• Records supplied

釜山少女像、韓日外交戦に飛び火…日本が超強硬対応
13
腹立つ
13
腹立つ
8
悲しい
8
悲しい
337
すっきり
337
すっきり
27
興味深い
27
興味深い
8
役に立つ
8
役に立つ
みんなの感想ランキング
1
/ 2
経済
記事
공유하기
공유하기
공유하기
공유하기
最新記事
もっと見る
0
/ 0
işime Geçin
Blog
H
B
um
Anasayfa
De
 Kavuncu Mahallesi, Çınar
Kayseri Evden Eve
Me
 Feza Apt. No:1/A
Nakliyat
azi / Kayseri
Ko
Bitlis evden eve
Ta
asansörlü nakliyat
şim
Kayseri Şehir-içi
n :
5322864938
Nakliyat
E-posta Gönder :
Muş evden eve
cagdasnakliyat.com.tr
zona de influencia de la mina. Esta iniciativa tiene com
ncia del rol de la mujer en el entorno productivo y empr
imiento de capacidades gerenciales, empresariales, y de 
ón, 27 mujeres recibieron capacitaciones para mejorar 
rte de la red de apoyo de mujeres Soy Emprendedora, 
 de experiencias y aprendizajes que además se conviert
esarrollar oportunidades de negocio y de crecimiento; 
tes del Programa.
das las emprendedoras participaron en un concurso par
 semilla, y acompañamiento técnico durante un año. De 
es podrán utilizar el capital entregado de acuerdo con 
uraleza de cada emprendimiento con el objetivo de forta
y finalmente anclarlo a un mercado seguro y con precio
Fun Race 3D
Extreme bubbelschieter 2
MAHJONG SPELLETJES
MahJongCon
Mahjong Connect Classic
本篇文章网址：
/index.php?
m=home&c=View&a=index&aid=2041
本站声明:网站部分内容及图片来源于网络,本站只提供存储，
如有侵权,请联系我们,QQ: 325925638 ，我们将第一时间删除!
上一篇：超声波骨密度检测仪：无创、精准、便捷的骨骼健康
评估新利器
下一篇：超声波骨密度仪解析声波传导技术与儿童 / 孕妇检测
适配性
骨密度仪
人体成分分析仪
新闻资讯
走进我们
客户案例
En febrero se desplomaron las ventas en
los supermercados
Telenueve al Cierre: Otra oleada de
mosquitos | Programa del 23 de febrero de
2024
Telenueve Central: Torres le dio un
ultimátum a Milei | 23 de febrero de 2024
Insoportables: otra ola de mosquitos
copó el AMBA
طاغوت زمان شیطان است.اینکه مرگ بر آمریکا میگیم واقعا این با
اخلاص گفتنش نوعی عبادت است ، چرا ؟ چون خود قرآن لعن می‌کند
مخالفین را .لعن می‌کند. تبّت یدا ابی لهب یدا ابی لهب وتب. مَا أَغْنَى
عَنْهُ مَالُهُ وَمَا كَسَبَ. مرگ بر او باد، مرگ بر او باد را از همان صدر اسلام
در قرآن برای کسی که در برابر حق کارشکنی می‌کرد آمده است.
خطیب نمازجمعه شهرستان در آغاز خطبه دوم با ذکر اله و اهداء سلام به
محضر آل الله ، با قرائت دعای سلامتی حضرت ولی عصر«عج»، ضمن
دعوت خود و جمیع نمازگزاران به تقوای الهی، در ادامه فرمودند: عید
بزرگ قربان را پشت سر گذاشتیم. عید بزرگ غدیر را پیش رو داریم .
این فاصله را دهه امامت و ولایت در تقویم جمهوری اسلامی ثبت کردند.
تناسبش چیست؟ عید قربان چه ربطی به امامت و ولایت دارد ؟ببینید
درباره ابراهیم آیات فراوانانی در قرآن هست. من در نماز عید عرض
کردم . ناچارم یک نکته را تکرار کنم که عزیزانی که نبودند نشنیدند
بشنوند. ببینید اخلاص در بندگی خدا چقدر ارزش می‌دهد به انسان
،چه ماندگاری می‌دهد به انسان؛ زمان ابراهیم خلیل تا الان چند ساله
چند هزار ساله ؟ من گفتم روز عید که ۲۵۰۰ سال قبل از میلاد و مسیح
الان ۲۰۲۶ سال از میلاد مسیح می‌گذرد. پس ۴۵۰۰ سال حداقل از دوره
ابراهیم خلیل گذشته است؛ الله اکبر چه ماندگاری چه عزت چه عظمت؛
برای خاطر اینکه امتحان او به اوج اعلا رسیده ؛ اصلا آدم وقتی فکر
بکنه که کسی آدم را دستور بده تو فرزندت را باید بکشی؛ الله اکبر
--
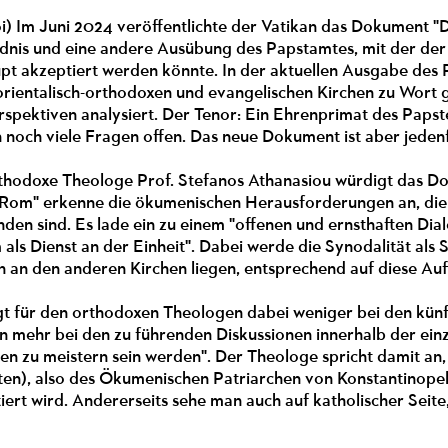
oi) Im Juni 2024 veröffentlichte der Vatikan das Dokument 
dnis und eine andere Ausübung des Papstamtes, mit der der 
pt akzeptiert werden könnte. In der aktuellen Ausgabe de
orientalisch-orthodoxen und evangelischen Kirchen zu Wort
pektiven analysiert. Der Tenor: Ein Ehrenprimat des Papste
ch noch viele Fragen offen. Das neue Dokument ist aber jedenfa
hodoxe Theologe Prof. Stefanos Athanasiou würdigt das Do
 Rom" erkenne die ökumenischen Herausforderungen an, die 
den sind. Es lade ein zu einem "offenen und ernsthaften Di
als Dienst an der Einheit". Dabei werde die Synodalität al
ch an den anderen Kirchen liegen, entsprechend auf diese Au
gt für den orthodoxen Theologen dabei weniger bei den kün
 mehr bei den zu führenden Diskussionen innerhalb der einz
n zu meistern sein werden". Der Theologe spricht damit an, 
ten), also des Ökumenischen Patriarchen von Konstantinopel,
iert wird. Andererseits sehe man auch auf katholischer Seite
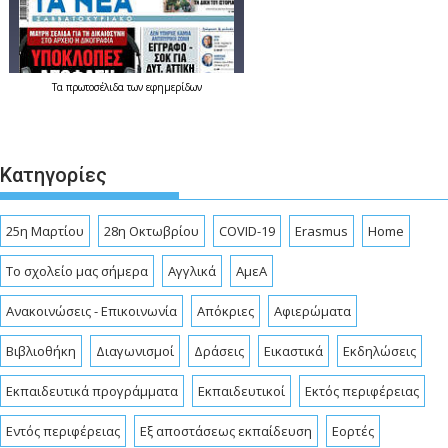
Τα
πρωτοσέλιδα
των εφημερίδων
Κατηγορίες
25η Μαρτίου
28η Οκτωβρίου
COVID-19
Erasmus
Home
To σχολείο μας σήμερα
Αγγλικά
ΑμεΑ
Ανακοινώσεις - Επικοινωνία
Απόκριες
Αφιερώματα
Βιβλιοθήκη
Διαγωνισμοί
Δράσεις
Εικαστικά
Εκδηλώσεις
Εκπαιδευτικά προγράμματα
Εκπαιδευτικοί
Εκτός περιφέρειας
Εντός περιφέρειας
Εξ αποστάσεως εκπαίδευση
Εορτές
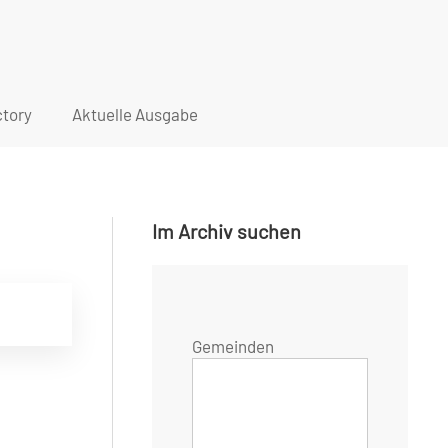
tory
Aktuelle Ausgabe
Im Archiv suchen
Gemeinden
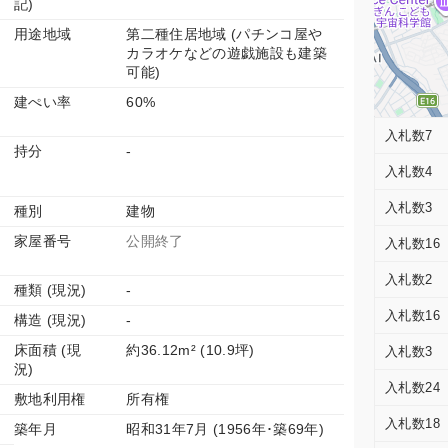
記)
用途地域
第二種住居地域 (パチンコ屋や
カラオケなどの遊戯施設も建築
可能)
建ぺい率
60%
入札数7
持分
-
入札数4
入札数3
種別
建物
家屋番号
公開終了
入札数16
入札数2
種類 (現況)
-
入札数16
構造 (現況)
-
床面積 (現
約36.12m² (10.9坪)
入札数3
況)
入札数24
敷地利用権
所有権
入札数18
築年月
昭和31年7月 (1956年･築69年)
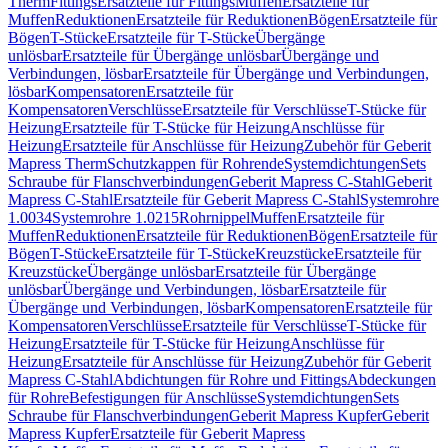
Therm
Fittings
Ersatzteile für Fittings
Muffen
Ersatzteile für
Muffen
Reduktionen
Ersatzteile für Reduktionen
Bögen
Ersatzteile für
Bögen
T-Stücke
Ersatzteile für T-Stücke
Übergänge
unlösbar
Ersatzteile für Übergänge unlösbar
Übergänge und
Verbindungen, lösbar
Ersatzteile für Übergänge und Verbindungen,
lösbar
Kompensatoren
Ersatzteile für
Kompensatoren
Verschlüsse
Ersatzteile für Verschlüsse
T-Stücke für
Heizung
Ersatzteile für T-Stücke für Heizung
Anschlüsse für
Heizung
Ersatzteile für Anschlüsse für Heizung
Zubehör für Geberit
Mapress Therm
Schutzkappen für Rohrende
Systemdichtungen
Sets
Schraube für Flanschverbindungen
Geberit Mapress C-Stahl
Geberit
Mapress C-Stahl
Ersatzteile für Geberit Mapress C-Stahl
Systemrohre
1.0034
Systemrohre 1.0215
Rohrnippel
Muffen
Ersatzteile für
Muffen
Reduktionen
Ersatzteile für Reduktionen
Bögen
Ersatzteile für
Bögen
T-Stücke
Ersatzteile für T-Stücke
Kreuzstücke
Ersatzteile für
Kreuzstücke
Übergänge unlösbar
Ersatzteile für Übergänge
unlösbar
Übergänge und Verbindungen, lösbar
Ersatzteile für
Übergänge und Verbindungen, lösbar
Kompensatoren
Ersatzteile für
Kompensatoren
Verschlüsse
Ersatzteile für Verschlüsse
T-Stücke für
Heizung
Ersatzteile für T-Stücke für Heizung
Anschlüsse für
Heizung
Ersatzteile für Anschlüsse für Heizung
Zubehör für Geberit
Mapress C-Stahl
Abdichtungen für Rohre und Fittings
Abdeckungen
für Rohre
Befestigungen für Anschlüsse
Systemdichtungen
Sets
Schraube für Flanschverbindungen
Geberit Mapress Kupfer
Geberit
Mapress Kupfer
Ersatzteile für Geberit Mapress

• Exercise details
Return word for word the lines above from the line with "الان چند ساله" to the line with "بکنه که کسی", including both and leaving out all others.

• Answer to the exercise
،چه ماندگاری می‌دهد به انسان؛ زمان ابراهیم خلیل تا الان چند ساله
چند هزار ساله ؟ من گفتم روز عید که ۲۵۰۰ سال قبل از میلاد و مسیح
الان ۲۰۲۶ سال از میلاد مسیح می‌گذرد. پس ۴۵۰۰ سال حداقل از دوره
ابراهیم خلیل گذشته است؛ الله اکبر چه ماندگاری چه عزت چه عظمت؛
برای خاطر اینکه امتحان او به اوج اعلا رسیده ؛ اصلا آدم وقتی فکر
بکنه که کسی آدم را دستور بده تو فرزندت را باید بکشی؛ الله اکبر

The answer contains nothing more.